__ACTIVITY__
From the records below, transcribe only the lines running from the one with "続 セルフトラックバック" through the one with "immédiatement appelés pour". Keep both of those end lines.
^^^^
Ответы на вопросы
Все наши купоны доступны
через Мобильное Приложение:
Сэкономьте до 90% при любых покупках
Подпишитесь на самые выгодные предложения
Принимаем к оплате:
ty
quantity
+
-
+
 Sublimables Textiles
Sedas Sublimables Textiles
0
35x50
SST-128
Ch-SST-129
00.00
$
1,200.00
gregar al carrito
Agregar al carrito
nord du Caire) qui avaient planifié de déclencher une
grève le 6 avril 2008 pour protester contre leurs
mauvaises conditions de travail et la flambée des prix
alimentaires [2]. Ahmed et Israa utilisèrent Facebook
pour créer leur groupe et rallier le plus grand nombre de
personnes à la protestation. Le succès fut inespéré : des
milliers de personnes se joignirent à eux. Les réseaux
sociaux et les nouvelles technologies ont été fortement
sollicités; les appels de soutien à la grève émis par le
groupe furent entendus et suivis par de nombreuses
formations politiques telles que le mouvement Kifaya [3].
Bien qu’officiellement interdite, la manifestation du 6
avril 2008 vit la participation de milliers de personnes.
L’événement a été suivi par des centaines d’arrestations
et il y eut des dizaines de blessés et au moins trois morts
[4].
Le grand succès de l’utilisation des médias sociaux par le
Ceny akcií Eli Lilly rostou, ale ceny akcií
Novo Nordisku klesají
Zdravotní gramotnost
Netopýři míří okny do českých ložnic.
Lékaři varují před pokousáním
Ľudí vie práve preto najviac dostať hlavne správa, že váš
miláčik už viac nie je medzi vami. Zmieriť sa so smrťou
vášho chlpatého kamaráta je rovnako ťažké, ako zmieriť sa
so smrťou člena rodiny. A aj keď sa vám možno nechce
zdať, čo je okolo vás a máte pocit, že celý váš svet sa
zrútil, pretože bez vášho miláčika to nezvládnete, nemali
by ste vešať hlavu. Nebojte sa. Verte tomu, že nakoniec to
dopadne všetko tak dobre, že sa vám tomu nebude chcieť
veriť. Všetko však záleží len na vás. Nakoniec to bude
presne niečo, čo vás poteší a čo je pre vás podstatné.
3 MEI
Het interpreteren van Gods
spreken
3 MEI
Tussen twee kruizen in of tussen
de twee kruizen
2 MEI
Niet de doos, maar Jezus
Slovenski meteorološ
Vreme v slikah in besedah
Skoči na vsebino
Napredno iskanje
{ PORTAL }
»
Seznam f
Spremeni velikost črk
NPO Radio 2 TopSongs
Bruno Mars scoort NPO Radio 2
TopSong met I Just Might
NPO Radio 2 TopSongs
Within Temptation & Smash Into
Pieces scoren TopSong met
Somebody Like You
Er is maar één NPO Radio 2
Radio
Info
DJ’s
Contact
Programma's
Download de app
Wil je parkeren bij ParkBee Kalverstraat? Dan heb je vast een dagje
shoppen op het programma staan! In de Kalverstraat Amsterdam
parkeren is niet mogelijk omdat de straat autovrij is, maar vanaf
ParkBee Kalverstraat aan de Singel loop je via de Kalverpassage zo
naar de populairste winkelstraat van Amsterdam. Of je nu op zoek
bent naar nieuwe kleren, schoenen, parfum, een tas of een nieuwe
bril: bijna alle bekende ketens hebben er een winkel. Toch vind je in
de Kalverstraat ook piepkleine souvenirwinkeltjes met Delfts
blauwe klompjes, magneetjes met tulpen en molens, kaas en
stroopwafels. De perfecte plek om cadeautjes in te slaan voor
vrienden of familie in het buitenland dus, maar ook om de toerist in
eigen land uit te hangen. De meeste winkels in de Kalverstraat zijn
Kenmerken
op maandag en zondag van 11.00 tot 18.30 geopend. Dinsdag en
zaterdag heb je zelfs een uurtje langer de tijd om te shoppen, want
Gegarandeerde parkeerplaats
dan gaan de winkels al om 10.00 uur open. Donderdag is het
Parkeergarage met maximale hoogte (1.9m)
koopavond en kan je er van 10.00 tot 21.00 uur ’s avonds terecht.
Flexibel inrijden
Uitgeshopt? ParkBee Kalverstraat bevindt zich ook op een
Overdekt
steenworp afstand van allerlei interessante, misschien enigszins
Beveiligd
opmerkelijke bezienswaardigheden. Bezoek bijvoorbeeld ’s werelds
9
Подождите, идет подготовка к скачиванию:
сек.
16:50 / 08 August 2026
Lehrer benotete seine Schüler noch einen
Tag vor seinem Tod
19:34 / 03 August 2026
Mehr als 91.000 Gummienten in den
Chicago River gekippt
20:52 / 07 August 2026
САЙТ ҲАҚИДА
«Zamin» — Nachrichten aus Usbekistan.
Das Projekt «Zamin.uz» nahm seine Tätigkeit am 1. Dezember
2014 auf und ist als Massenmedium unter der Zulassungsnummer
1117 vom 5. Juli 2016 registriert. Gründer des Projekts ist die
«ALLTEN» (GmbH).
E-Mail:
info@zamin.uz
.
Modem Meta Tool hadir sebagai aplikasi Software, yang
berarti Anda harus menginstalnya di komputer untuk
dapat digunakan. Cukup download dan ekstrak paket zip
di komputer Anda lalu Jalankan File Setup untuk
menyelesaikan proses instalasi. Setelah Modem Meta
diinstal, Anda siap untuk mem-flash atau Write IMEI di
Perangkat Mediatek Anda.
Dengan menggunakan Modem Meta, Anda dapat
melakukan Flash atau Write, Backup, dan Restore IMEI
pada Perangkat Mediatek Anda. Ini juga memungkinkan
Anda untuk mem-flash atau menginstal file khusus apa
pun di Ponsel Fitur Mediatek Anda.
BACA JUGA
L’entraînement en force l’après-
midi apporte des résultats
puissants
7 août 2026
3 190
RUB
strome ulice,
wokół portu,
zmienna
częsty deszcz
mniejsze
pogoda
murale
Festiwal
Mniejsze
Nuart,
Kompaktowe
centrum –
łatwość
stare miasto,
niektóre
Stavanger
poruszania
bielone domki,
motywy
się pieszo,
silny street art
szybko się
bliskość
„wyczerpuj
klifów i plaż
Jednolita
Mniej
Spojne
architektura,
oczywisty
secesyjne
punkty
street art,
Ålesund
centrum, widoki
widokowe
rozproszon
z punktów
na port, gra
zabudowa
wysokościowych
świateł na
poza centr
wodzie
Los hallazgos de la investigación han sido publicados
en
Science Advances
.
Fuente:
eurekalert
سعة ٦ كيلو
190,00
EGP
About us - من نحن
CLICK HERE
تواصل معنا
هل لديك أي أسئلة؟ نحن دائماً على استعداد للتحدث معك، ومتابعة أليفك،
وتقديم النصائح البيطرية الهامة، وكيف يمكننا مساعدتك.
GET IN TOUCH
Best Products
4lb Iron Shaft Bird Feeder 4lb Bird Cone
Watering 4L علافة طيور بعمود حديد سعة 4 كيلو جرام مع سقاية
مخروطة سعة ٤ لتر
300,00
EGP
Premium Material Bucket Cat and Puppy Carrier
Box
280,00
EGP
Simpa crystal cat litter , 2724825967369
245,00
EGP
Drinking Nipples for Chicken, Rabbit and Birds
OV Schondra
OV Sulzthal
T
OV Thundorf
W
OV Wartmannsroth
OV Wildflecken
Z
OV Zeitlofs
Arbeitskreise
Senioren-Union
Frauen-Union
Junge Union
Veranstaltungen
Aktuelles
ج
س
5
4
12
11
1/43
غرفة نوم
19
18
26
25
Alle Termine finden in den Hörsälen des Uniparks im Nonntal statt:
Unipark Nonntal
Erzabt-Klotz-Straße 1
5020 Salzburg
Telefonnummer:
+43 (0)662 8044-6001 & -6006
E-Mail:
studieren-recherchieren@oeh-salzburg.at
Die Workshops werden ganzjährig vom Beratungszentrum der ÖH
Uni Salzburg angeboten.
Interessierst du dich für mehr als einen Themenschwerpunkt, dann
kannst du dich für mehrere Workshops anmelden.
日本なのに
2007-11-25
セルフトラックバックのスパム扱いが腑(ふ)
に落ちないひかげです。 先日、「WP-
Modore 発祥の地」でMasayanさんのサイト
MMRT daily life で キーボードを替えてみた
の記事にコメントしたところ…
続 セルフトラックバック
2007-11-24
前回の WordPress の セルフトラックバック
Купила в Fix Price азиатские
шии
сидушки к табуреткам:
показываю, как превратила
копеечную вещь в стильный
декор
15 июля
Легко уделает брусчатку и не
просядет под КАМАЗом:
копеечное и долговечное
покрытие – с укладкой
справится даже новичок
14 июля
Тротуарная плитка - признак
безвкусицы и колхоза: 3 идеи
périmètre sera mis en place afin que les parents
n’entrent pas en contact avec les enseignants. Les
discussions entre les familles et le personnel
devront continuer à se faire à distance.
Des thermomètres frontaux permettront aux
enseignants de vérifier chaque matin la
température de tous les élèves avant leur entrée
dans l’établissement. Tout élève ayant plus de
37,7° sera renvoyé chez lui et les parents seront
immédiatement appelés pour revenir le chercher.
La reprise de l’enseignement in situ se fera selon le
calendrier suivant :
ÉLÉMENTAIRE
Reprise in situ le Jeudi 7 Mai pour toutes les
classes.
^^^^
__REPLY__
続 セルフトラックバック
2007-11-24
前回の WordPress の セルフトラックバック
Купила в Fix Price азиатские
шии
сидушки к табуреткам:
показываю, как превратила
копеечную вещь в стильный
декор
15 июля
Легко уделает брусчатку и не
просядет под КАМАЗом:
копеечное и долговечное
покрытие – с укладкой
справится даже новичок
14 июля
Тротуарная плитка - признак
безвкусицы и колхоза: 3 идеи
périmètre sera mis en place afin que les parents
n’entrent pas en contact avec les enseignants. Les
discussions entre les familles et le personnel
devront continuer à se faire à distance.
Des thermomètres frontaux permettront aux
enseignants de vérifier chaque matin la
température de tous les élèves avant leur entrée
dans l’établissement. Tout élève ayant plus de
37,7° sera renvoyé chez lui et les parents seront
immédiatement appelés pour revenir le chercher.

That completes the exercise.